В нетерпении дёрнул он кверху штанину мою, удивлённо присвистнул, увидав гипсовый лоток. Постучал.
– Ёперный театр! Кре-епенько они тебя в камень упаковали. Не в обсудку будь сказано, тебе не страшно теперь шарить по садам. Я не завидую… Я сочувствую той несчастной собачке, которая рискнёт куснуть тебя. Без идолов[117]
же останется! Чем только горькая сахарные косточки и будет грызть?! А это…Бегунчик выстрожил лицо и заговорил занудно, будто отвечал урок:
– В Воронеж как-то Бог послал кусочек сыра… – Из газеты он вывалил мне на колени буханку тёплого хлеба, растяжёлый венок колбасы. – Тебе Боженька послал… На мой счёт, на твои тугрики. Поправляйся, точи бивни… Держи острыми. Ты ещё нужен… Ты пока жуй, а я с-с-сбегаю по-с-с-смотрю, как с-с-солдаты из ружья с-с-стреляют![118]
Меня поразило, как он отыскал меня. Он просто сказал, что нашего брата бездомника надо искать поблиз дома. Вокзал он называл домом.
Вернулся Бегунчик сияющий.
– Ты выправку, выправку покажь!
Я не смел ему отказать. Немного прошёл, приволакивая тяжелюку ногу.
– Гер-роидзе! – восхищённо стукнул он в ладоши. – Ух, какая она у тебя толстяра да важнюха. Как княгиня! Нога… ногиня… сударыня… богиня… Ну, будь. Труба зовёт. Лечу! Не скучай. Знай себе держи ким…[119]
И поменьше ходи, быстрей побежишь.Врач говорил, через неделю надо пробовать потихоньку ходить. Я же отлежался один день, а на второй уже пошёл.
Было это не кругосветное путешествие, но не идти я не мог.
В день я заставлял себя одолевать расстояние до Светлячка и обратки. Для этих хождений детский парк оказался выигрышней, он был ближе к Светлячку, чем вокзал.

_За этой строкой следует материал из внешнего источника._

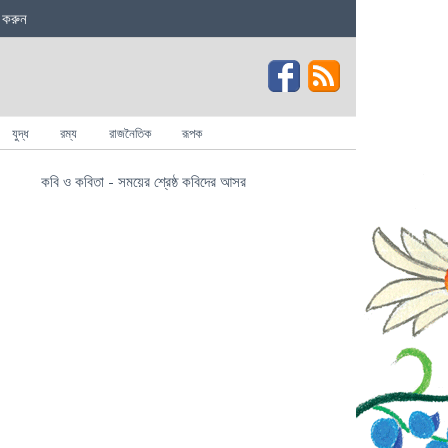
 করুন
যুদ্ধ
রম্য
রাজনৈতিক
রূপক
কবি ও কবিতা - সময়ের শ্রেষ্ঠ কবিদের আসর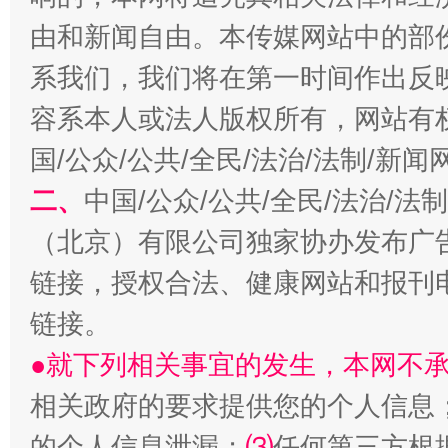
由和新闻自由。本传媒网站中的部
系我们，我们将在第一时间作出反
容系本人或法人版权所有，网站有
生
“刷贴”乱象丛生
国/公众/公共/全民/法治/法制/新
二、
中国/公众/公共/全民/法治/
（北京）有限公司独家协办发布广
链接，授权合法、健康网站和报刊
链接。
●就下列相关事宜的发生，本网不
揭批美国五大"原罪"
"炒
相关政府的要求提供您的个人信息
的个人信息泄漏；
⑶
任何第三方根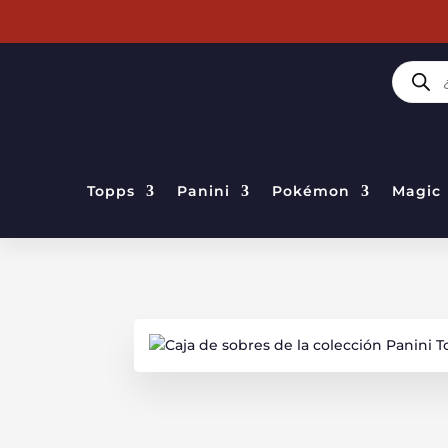
BÚSQUE
DE
PRODUC
Topps
Panini
Pokémon
Magic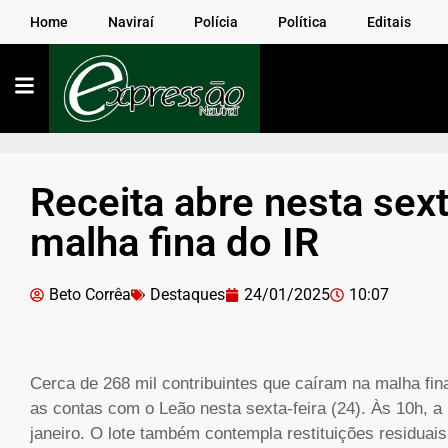
Home
Naviraí
Polícia
Política
Editais
Receita abre nesta sext
malha fina do IR
Beto Corrêa
Destaques
24/01/2025
10:07
Cerca de 268 mil contribuintes que caíram na malha fi
as contas com o Leão nesta sexta-feira (24). Às 10h, a 
janeiro. O lote também contempla restituições residuais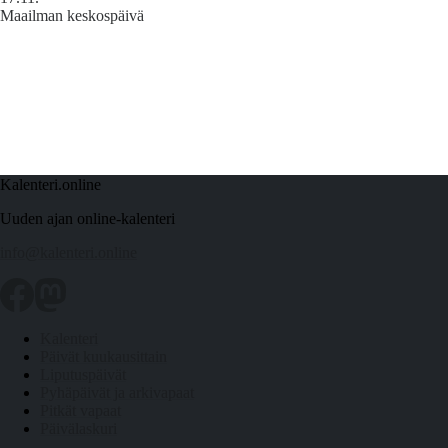
Maailman keskospäivä
Kalenteri.online
Uuden ajan online-kalenteri
info@kalenteri.online
Kalenteri
Päivät kuukausittain
Liputuspäivät
Pyhäpäivät ja arkivapaat
Pitkät vapaat
Päivälaskuri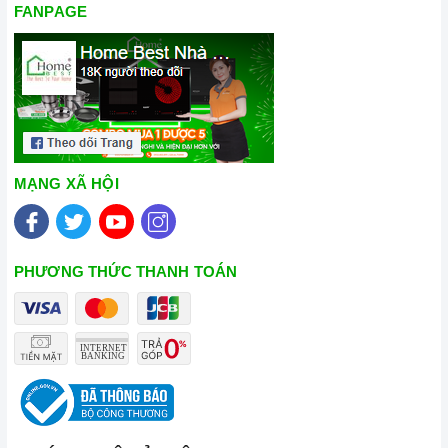
FANPAGE
MẠNG XÃ HỘI
PHƯƠNG THỨC THANH TOÁN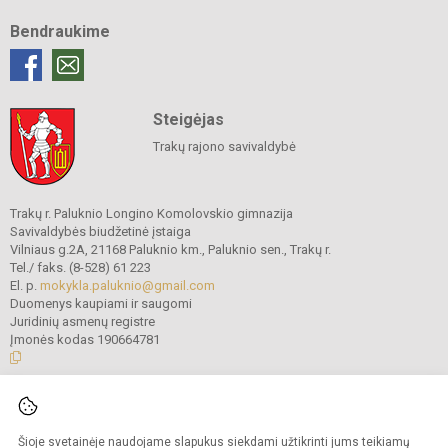
Bendraukime
Steigėjas
Trakų rajono savivaldybė
Trakų r. Paluknio Longino Komolovskio gimnazija
Savivaldybės biudžetinė įstaiga
Vilniaus g.2A, 21168 Paluknio km., Paluknio sen., Trakų r.
Tel./ faks. (8-528) 61 223
El. p.
mokykla.paluknio@gmail.com
Duomenys kaupiami ir saugomi
Juridinių asmenų registre
Įmonės kodas 190664781
© 2021. Trakų r. Paluknio Longino Komolovskio gimnazija. Visos teisės
saugomos.
Šioje svetainėje naudojame slapukus siekdami užtikrinti jums teikiamų
Kopijuoti turinį be raštiško gimnazijos administracijos sutikimo griežtai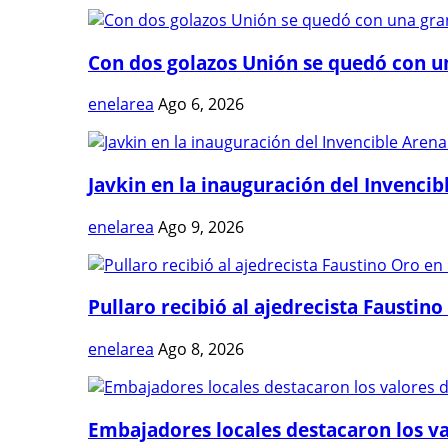
Con dos golazos Unión se quedó con una
enelarea
Ago 6, 2026
Javkin en la inauguración del Invencibl
enelarea
Ago 9, 2026
Pullaro recibió al ajedrecista Faustino 
enelarea
Ago 8, 2026
Embajadores locales destacaron los val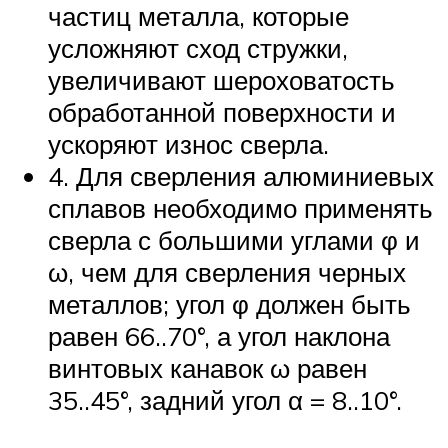
частиц металла, которые
усложняют сход стружки,
увеличивают шероховатость
обработанной поверхности и
ускоряют износ сверла.
4. Для сверления алюминиевых
сплавов необходимо применять
сверла с большими углами φ и
ω, чем для сверления черных
металлов; угол φ должен быть
равен 66..70°, а угол наклона
винтовых канавок ω равен
35..45°, задний угол α = 8..10°.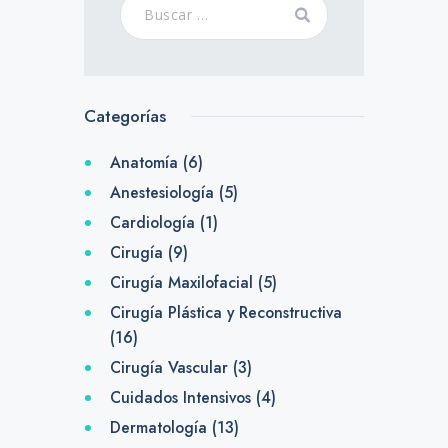
Categorías
Anatomía
(6)
Anestesiología
(5)
Cardiología
(1)
Cirugía
(9)
Cirugía Maxilofacial
(5)
Cirugía Plástica y Reconstructiva
(16)
Cirugía Vascular
(3)
Cuidados Intensivos
(4)
Dermatología
(13)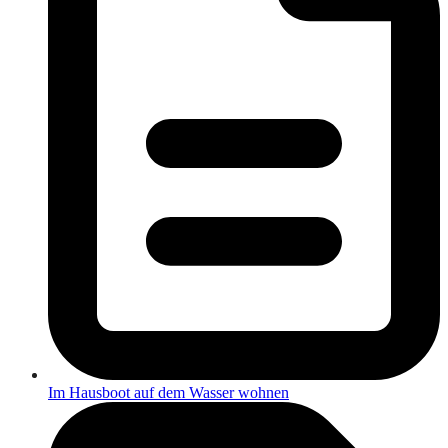
Im Hausboot auf dem Wasser wohnen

Я ходил узнавать, не пришло ли что от мамы.
Шелестелки[120]
всё не приходили. Мне не на что было уехать…В этих мучительных странствованиях я сделал открытие, поразившее меня. Мне кто-то подбрасывал капиталишко! Конечно, не тысячи, не сотни, а всего-то мелочь. Но – деньги!
Кто?
Как?
Ещё затемно я откладывал башельки на хлеб в правый карман, а левый, где было все моё оставшееся состояние и номерок из камеры хранения, я натуго перетягивал надёжной бечёвочкой.
Отложенные монетки в кулаке относились в булочную. От детского парка она тоже была ближе, чем от вокзала.
Вышел из парка, перескочи через уличку и чуть возьми влево.
Пока я шёл, медяшки в кулаке становились мокрыми от пота.
Я разжимал кулак, монетки не падали. Прилипали, жаль уходить от меня. Я тряхни рукой – они глухо соскакивали на прилавок, и я получал свой кусок хлеба.
У входа в булочную была колонка, где я и съедал свой хлеб, запивая каждый откус прямо из белой толстой струи.
Кинув последние крошки в рот, я правился к Светлячку.
Возвращаясь от неё, я всякий раз наскакивал пальцами в кармане на чужие белые, жёлтые монетки – лежали поверх узелка.
Кто подкладывал? Какая душа это делала?
Я внимательно следил за всеми, с кем встречался, но тайного добруши не находил. По временам это начинало меня пугать. Не невидимки же суют мне бабашки в карман?